Yesterday I did a CLE presentation for lawyers in pharmaceutical firms, focusing on the interaction between the new Medicare Part D and companies’ patient assistance programs (PAPs). The PAPs try to provide very-low-cost drugs to low-income individuals who fall through the cracks of existing insurance programs. Astonishingly, a complex web of Medicare “fraud and abuse” law could actually lead to criminal (and civil) sanctions for such programs if they offer financial assistance designed to get someone through the “donut hole” gap in coverage; as the Office of the Inspector General (OIG) of the U.S. Dep’t of Health and Human Services put it, “Pharmaceutical manufacturer PAPs that subsidize Part D cost-sharing amounts present heightened risks under the anti-kickback statute.”
After extraordinary controversy, the Centers for Medicare and Medicaid Services backed down a bit, claiming merely to insist that PAPs exist outside Part D coverage. This helped a bit, but when one reads the advisory opinions the OIG issues, they are not exactly perfect safe harbors. They contain pretty contradictory language, only purport to assess risk probabilistically, and raise the possibility that conduct that does not present a high risk of liability under the Anti-Kickback statute may well implicate other state and federal laws. (Ahh, the joys of guidance documents in admin law.)
According to the agency, it wants to put pharma under fraud & abuse scrutiny in because they might “increase the number of beneficiaries using the manufacturer’s product who reach the catastrophic benefit in any given coverage year,” steering people away from cheaper drugs. But one has to wonder if this particular obsession with cost-saving is really all that helpful to the program. Consider the following research on “meat-ax” rationing in the New Hampshire Medicaid program:
Jerry Avorn and his colleague at Harvard, Steve Soumerai, were responsible for showing that, when New Hampshire put a cap on the monthly number of prescriptions that welfare recipients would get for free, the result was an increase in nursing home admissions that probably cost the state government as much as it saved on drug costs.

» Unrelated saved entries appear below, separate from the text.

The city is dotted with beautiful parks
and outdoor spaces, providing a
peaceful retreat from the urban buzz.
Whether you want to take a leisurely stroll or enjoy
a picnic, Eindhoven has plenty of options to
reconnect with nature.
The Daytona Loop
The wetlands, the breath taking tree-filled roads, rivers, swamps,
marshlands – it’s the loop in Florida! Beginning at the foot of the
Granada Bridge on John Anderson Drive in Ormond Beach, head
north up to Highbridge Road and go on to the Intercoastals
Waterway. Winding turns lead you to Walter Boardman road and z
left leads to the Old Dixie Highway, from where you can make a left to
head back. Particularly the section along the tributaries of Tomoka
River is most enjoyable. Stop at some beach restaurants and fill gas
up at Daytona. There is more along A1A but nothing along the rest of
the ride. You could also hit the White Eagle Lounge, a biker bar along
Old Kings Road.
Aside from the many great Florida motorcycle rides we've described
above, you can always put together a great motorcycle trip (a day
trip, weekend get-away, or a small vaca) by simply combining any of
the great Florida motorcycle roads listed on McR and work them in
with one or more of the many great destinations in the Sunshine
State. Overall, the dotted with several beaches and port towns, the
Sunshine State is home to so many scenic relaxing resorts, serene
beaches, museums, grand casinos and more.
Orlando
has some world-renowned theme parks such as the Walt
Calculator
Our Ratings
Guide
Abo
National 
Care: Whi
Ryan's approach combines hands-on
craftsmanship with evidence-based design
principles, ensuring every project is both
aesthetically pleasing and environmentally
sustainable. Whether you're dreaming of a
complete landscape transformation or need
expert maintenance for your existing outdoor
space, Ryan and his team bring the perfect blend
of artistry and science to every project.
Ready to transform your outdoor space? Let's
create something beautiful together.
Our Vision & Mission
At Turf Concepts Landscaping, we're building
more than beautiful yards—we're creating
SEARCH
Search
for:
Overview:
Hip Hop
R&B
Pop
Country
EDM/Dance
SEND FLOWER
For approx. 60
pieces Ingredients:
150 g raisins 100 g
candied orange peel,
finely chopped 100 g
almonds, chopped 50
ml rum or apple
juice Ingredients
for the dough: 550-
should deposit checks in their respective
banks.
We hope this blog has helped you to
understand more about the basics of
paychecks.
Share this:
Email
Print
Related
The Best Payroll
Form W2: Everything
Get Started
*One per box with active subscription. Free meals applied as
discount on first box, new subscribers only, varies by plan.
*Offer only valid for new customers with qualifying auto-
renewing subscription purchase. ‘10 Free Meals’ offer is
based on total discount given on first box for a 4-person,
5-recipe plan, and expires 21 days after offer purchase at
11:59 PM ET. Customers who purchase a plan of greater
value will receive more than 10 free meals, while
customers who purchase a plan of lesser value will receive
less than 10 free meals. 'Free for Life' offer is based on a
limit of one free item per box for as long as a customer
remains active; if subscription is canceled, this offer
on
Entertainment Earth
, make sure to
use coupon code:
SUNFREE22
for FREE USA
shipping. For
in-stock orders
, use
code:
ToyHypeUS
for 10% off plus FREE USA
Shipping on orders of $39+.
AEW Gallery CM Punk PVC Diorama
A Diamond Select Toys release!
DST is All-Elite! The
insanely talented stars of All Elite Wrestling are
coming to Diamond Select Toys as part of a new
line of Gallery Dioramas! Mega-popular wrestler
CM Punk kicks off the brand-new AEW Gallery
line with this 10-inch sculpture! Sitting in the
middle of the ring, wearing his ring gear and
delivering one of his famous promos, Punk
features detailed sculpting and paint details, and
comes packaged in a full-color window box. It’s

In other words: one part of the bureaucracy may avoid paying for $200 of diuretics, but other parts may well end up having to cover a hospital admission due to congestive heart failure that runs to tens of thousands of dollars. Squeeze one part of the medical cost balloon, and it may just start bulging in some other area.
This is one reason why I’m happy Jason Furman’s recent report on cost-consciousness in health care reform does acknowledge this “big picture,” and proposes little to no cost-sharing for especially helpful interventions, especially preventive care. The OIG might want to focus less on new applications of fraud and abuse laws to Part D, and more on the type of economic analysis that allows us to see the true costs of denying drugs to the elderly.